Classic Maya city-states in what would later become the Mopan territory are believed to have met their political and demographic demise during the mid-ninth to mid-tenth centuries of the Classic collapse, with only residual hinterland settlements remaining afterwards.

=== Columbian ===
The earliest non-Amerindian arrival to the Mopan territory may have been Hernan Cortes, who in 1525 is thought to have crossed its northeastern portion. The earliest Spanish military campaign into the territory may have been the 1543–1544 Pachecos entrada, which failed to annex it to Spanish Yucatan due to the timely intercession of Dominican friars. The latter effected the earliest proselytising and reduccion efforts in the region in the mid-sixteenth century, but notably had little luck. Their repeated failures prompted more determined Spanish activity beginning in the 1570s, which continued unabated throughout the seventeeth century.

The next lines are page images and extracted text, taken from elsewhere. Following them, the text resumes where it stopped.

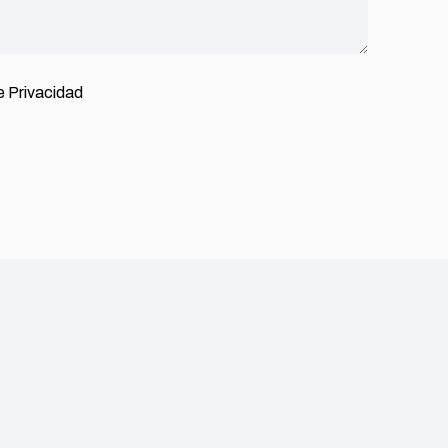
de Privacidad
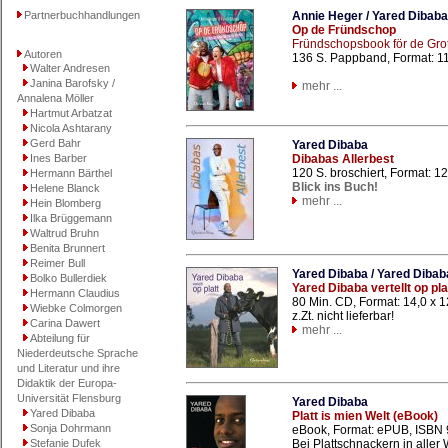
Partnerbuchhandlungen
Annie Heger / Yared Dibaba
Op de Fründschop
Fründschopsbook för de Gro
Autoren
136 S. Pappband, Format: 1
Walter Andresen
Janina Barofsky /
mehr ...
Annalena Möller
Hartmut Arbatzat
Nicola Ashtarany
Gerd Bahr
Yared Dibaba
Ines Barber
Dibabas Allerbest
120 S. broschiert, Format: 
Hermann Bärthel
Blick ins Buch!
Helene Blanck
mehr ...
Hein Blomberg
Ilka Brüggemann
Waltrud Bruhn
Benita Brunnert
Reimer Bull
Yared Dibaba / Yared Dibab
Bolko Bullerdiek
Yared Dibaba vertellt op pla
Hermann Claudius
80 Min. CD, Format: 14,0 x 
Wiebke Colmorgen
z.Zt. nicht lieferbar!
Carina Dawert
mehr ...
Abteilung für
Niederdeutsche Sprache
und Literatur und ihre
Didaktik der Europa-
Universität Flensburg
Yared Dibaba
Yared Dibaba
Platt is mien Welt (eBook)
Sonja Dohrmann
eBook, Format: ePUB, ISBN 
Stefanie Dufek
Bei Plattschnackern in aller 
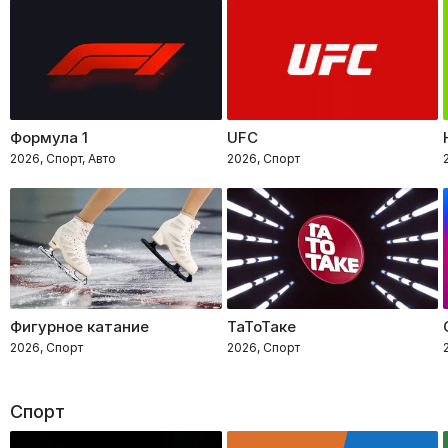
Формула 1
UFC
2026, Спорт, Авто
2026, Спорт
Фигурное катание
ТаТоТаке
2026, Спорт
2026, Спорт
Спорт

According to the Kan Ek' of the Peten Itza kingdom, the territory was attacked by the former "in the last years before the arrival of the Spanish" to Tayasal in 1697, apparently in a bid to conquer their neighbours. This is naturally thought to have strained Itza–Mopan relations.

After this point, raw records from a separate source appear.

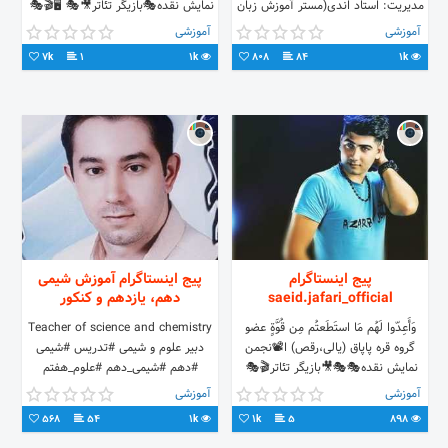
مدیریت: استاد اندی(مستر آموزش زبان
نمایش نقده🎭⁦ 🎭🎬بازیگر تئاتر🎥🎭 🖥️
انگلیسی) ساری کوی سنگ کوچه
امنیت 🔐
آموزشی
آموزشی
میرجانی_ 📱09111566451
7k
1
1k
808
84
1k
پیج اینستاگرام
پیج اینستاگرام آموزش شیمی
saeid.jafari_official
دهم، یازدهم و کنکور
وَأَعِدّوا لَهُم مَا استَطَعتُم مِن قُوَّةٍ عضو
Teacher of science and chemistry
گروه قره پاپاق (یالی،رقص) ا⁦📽️⁩نجمن
دبیر علوم و شیمی #تدریس #شیمی
نمایش نقده🎭⁦ 🎭🎬بازیگر تئاتر🎥🎭
#دهم #شیمی_دهم #علوم_هفتم
#علوم_هشتم #علوم_نهم #دهمی
آموزشی
آموزشی
#هفتمی #هشتمی #آموزشی
568
54
1k
1k
5
898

The Spanish conquest of Peten resulted in the western portion of the territory being "militarily bludgeoned into submission at the end of the seventeenth century". Coincident and ensuing Spanish reducciones throughout the now-conquered territory (including its eastern portion) forcibly removed most residents to the newly-founded Spanish Peten by the 1720s.

== Society ==
From the mid-tenth century, the emerging or future Mopan territory was dotted by dispersed, riverine hamlets, each consisting of one or a few families of Mopan speakers. These settlements are thought to have been rather modest, as by the sixteenth century, most displayed little evidence of material wealth (with religious temples being little distinguished from residential abodes, for instance). The hamlets are thought to have organised themselves into various lineage groups which, collectively, would have constituted the polity proper. An exception to this rule may have been the eponymous territorial capital, where the political leader (the foremost or principal batab or , known as the cacique principal to the Spanish) would have resided. In circa 1695, the latter was identified as Taxim Chan, whose town was reportedly "the largest Mopan settlement, with five hundred inhabitants and 'an idol [religious effigy] with mother-of-pearl eyes'". The principal batab was still the same Chan some two years later.

== Legacy ==

Bathers (centre) at some falls near San Antonio, Toledo, a Mopan-majority village in Belize

The earliest description of the Mopan territory in print is attributed to the 1688 Historia de Yucathan by Diego López de Cogolludo, who credited his information to Bartolomé de Fuensalida, a Franciscan friar who himself likely first got his intelligence from a 1618 Peten Itza delegation to Tipu (then a visita mission in Spanish Yucatan). Scholarship has advanced little since then, however. As of 2009, the state of archaeological and archival research on the territory was deemed poor, with its residents described as a people who remain virtually unknown in terms of their material culture and geopolitics, barring some documentary references and linguistic reconstructions.

The former territory's residents are deemed the primary ancestors of the modern Mopan people of Belize and Guatemala.